İsa Peygamber, bir gün geziye çıkar. Yolda giderken bir grup insana rastlar. Bir meydana halkalanmışlar, devamlı Allah’a ibadet ediyorlar. Öyle ki bütün şart ve gereklerini yerine getirerek.
Hz. İsa (a.s.) aralarına oturur. Bakar ki çeşit çeşit yemekler, bir yığın meşrubat renk renk sebze ve meyveler, eşsiz güzellikte kadınlar, cıvıl cıvıl çocuklar her yanı sarmış. Yaşadıkları yer de zamanın bütün süs ve üstünlüklerine sahip.

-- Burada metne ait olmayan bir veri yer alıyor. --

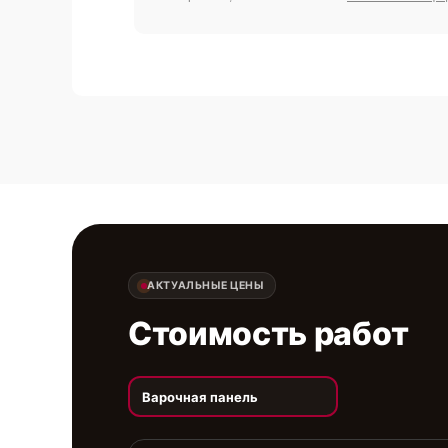
АКТУАЛЬНЫЕ ЦЕНЫ
Стоимость работ
Варочная панель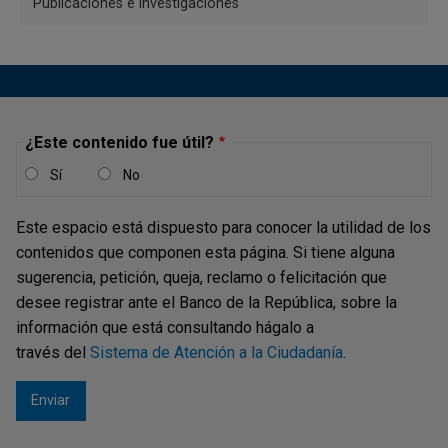
Publicaciones e investigaciones
¿Este contenido fue útil?
Sí
No
Este espacio está dispuesto para conocer la utilidad de los
contenidos que componen esta página. Si tiene alguna
Grupo de títulos
sugerencia, petición, queja, reclamo o felicitación que
desee registrar ante el Banco de la República, sobre la
Desde la pantalla anterior los usuarios podrán seleccionar
información que está consultando hágalo a
el grupo de títulos que requieren visualizar. Ejemplo:
través del
Sistema de Atención a la Ciudadanía
.
Títulos UVR precio/tasa.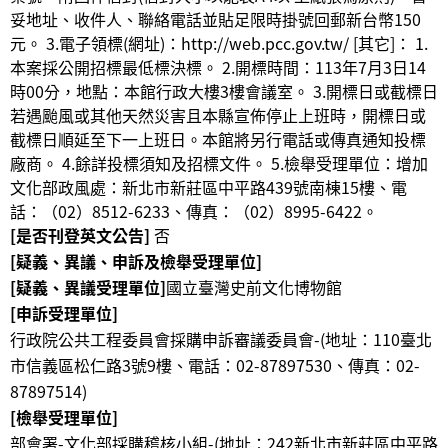
妥地址、收件⼈、聯絡電話並貼⾜限時掛號回郵新台幣150
元。 3.電⼦領標(網址)：http://web.pcc.gov.tw/ [其它]： 1.
本案採公開招標最低標決標。 2.開標時間：113年7⽉3⽇14
時00分，地點：本館⾏政⼤樓3樓會議室。 3.開標⽇或截標⽇
若遇颱風或其他天然災害且本縣宣佈停⽌上班時，開標⽇或
截標⽇順延⾄下⼀上班⽇。本館將另⾏電話或傳真通知投標
廠商。 4.餘詳投標須知及招標文件。 5.檢舉受理單位：增加
文化部政風處：新北市新莊區中平路439號南棟15樓、電
話：（02）8512-6233、傳真：（02）8995-6422。
[是否刊登英文公告]
否
[疑義、異議、申訴及檢舉受理單位]
[疑義、異議受理單位]
國立臺灣史前文化博物館
[申訴受理單位]
行政院公共工程委員會採購申訴審議委員會-(地址：110臺北
市信義區松仁路3號9樓、電話：02-87897530、傳真：02-
87897514)
[檢舉受理單位]
部會署-文化部採購稽核小組-(地址：242新北市新莊區中平路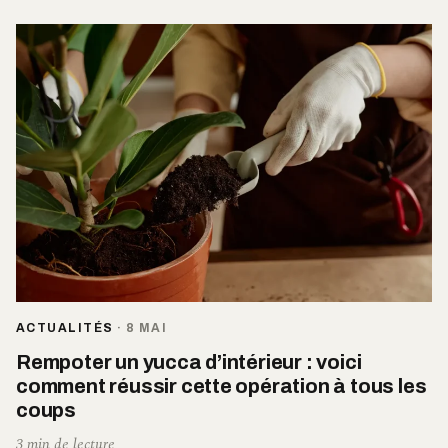
ACTUALITÉS
·
8 MAI
Rempoter un yucca d’intérieur : voici
comment réussir cette opération à tous les
coups
3 min de lecture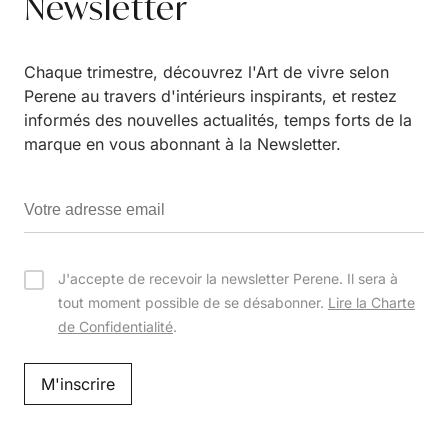
Newsletter
Chaque trimestre, découvrez l'Art de vivre selon
Perene au travers d'intérieurs inspirants, et restez
informés des nouvelles actualités, temps forts de la
marque en vous abonnant à la Newsletter.
J'accepte de recevoir la newsletter Perene. Il sera à
tout moment possible de se désabonner.
Lire la Charte
de Confidentialité
.
M'inscrire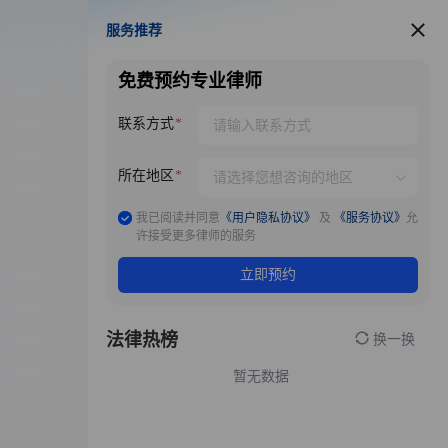
服务推荐
服务推荐
免费预约专业律师
联系方式
所在地区
我已阅读并同意
《用户隐私协议》
及
《服务协议》
允
许接受更多律师的服务
立即预约
法律热榜
换一换
暂无数据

Temiz ve eşsiz bir asalete bürünmüş.
Burada bir süre misafir kalan İsâ Peygamber kendi beldesine döner. Uzun bir zaman sonra yeniden oraya uğradığında bakar ki yerleri yurtları ile o eski varlıklı, şen şakrak insanlar yerleri yurtları ile birlikte yok olup gitmişler. Ortada ne eskiler, ne çocukları, ne de torunları, yer yarılmış sanki yerin dibine girmişler.
Kendi kendine şaşırıp kalan İsâ Peygamber bu olayın sebebini merak eder. Fakat soracak kimse yoktur. Yalvarıp yakarak yüce Allah’a, “Ey Rabbim!” der. “Burada eskiden yaşayan o insan topluluğuna ne oldu? Yoksa namaz kılmadılar, sonra baş mı kaldırdılar?”
Yüce Allah (c.c.) Hz. İsâ’ya, “Ey sevgili peygamberim! O aklına gelenler yüzünden değil. onlar gerçekten iyi insanlardı. Fakat aralarına bir beynamaz karıştı. İşte o ne olduysa ondan sonra oldu. Bir gün beynamaz bize karşı isyanında son damlayı taşıran bir çirkin harekette bulundu. Biz de belâ göndererek masum olan ötekileri de birlikte silip süpürdük.”